:: WHAT NEEDS TO BE DONE ::
Show all lines from the listing below that contain "label".

:: RECORDS PROVIDED ::
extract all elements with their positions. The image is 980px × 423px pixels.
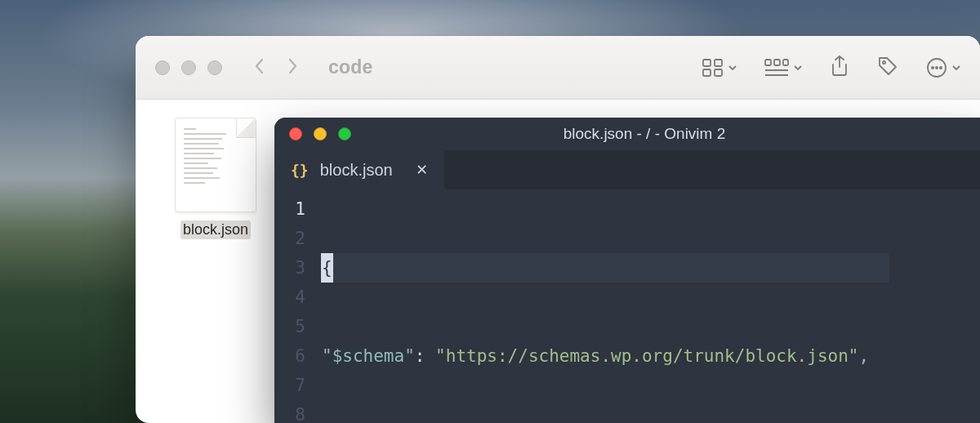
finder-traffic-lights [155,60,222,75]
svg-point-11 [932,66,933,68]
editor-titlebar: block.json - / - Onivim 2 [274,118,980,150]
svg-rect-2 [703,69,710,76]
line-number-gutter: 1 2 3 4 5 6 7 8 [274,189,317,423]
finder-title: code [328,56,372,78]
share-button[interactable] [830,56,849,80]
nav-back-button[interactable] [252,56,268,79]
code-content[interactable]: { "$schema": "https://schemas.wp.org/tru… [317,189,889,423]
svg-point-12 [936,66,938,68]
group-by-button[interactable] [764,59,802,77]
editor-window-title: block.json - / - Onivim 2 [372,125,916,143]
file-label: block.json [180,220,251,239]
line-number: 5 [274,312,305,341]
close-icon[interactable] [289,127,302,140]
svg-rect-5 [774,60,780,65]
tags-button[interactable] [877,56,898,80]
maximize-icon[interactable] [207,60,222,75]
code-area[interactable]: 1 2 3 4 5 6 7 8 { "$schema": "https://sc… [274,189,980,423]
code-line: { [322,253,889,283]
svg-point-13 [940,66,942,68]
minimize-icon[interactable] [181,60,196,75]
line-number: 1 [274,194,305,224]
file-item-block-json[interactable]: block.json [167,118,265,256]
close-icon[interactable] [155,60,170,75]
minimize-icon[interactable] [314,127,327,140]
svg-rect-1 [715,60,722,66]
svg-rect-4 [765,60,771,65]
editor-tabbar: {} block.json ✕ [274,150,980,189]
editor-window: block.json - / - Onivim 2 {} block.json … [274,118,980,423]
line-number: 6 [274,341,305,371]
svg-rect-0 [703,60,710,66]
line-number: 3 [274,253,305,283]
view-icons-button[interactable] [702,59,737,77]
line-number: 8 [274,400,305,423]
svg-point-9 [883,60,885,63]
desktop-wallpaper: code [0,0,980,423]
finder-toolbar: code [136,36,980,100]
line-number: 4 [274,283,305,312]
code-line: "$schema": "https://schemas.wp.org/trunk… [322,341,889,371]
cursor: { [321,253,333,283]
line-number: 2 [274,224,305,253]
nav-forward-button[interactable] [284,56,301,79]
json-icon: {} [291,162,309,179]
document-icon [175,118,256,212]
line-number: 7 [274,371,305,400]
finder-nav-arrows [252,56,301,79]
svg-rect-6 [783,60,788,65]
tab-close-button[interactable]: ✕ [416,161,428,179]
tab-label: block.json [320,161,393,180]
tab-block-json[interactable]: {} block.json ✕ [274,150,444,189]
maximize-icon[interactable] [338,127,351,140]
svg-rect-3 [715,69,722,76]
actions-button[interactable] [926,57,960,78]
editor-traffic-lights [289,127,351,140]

:: OUTPUT BELOW ::
file-label: block.json [180,220,251,239]
tab-label: block.json [320,161,393,180]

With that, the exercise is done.